As described above, according to the above-described embodiment, A
When the M intermediate frequency signal is detected to generate the AM audio signal, the reception mode is set to the FM detection circuit according to the reception signal.
The FM intermediate frequency signal is tuned to the AM intermediate frequency signal to be detected and FM detection is performed.
The detection output does not crosstalk with the AM audio signal. Therefore, the influence of noise can be prevented without providing a mute circuit, and the cost does not increase. Such a receiving operation can be handled only by changing the control program of the microcomputer 12.

[0019]

As described above, according to the present invention,
When an AM audio signal is received, the switching control means tunes the FM detection means to the first intermediate frequency signal and performs the detection operation, so that the FM detection output does not crosstalk with the AM audio signal. As a result, the influence of noise can be prevented without providing a mute circuit. Moreover, this does not lead to an increase in cost.

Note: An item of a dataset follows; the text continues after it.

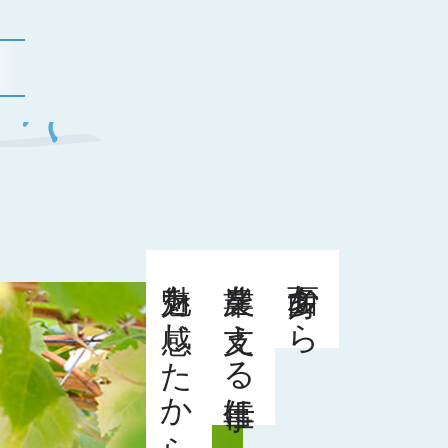
なぜ公務員になったの？この選択には理由が
魅力を感じたから
農業を支える仕事に
多方面から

[Brief description of the drawings]

FIG. 1 is a block diagram showing a configuration of an embodiment according to the present invention.

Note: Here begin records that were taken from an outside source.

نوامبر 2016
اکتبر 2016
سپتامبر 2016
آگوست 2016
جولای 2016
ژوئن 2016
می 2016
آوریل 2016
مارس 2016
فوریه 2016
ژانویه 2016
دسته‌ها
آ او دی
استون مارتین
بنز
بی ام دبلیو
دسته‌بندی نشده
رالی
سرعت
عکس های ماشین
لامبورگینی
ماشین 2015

FIG. 2 is an audio signal detection circuit (SIF) in the embodiment.
FIG. 3 is a block diagram showing the configuration of FIG.

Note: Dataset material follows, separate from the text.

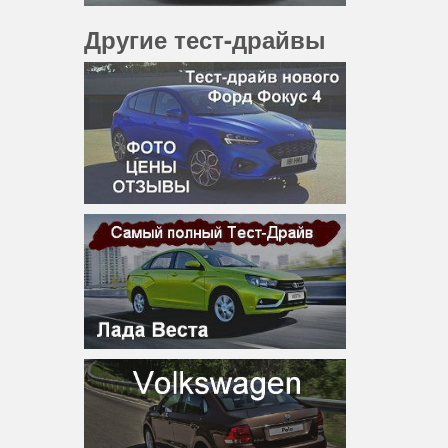
Другие тест-драйвы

FIG. 3 is a diagram for explaining a conventional example.

[Explanation of symbols]

 6: Filter (AM detection means) 7: AM detection circuit (AM detection means) 8: Audio switch (switch control means) 9: Bandpass filter (FM detection means) 10: FM detection circuit (FM detection means) 12: Micro Computer (switch control means)

Claims (4)

(57) [Claims] 1. An AM detection process for detecting an amplitude-modulated first intermediate frequency signal to generate an AM audio signal, and detecting a frequency-modulated second intermediate frequency signal to generate an FM audio signal. FM detection process, and either one of the AM audio signal or the FM audio signal is selected according to a received signal from the outside, and the mode is selected.
And a switching control step of outputting a command signal. In the switching control step, when selecting and outputting the AM audio signal, the switching control step responds to the reception signal with respect to the FM detection step.
And outputting the same mode instruction signal to tune the FM detection process to the first intermediate frequency signal to perform a detection operation. 2. An AM detector for detecting an amplitude-modulated first intermediate frequency signal to generate an AM audio signal, and detecting a frequency-modulated second intermediate frequency signal to generate an FM audio signal. and FM detection means, mode while selecting one of the AM audio signal or the FM audio signal in response to receiving a signal from the outside
Switching control means for outputting a modulation instruction signal , wherein the switching control means responds to the FM detection means in response to the reception signal when selecting and outputting the AM audio signal.
An audio signal detection circuit which outputs the same mode instruction signal to tune the FM detection means to the first intermediate frequency signal to perform a detection operation. 3. A multi-standard television for detecting an amplitude-modulated first intermediate frequency signal and a frequency-modulated second intermediate frequency signal to generate an AM audio signal or an FM audio signal. 3. The audio signal detection circuit according to claim 2, wherein when generating the AM audio signal, the FM detection means is tuned to the first intermediate frequency signal to perform an FM detection operation. 4. A television for detecting an amplitude-modulated first intermediate frequency signal to generate an AM audio signal and detecting a frequency-modulated second intermediate frequency signal to generate an FM audio signal. Provided in the intermediate frequency block;
3. The audio signal detection circuit according to claim 2, wherein when generating the M audio signal, the FM detection means is tuned to the first intermediate frequency signal to perform an FM detection operation.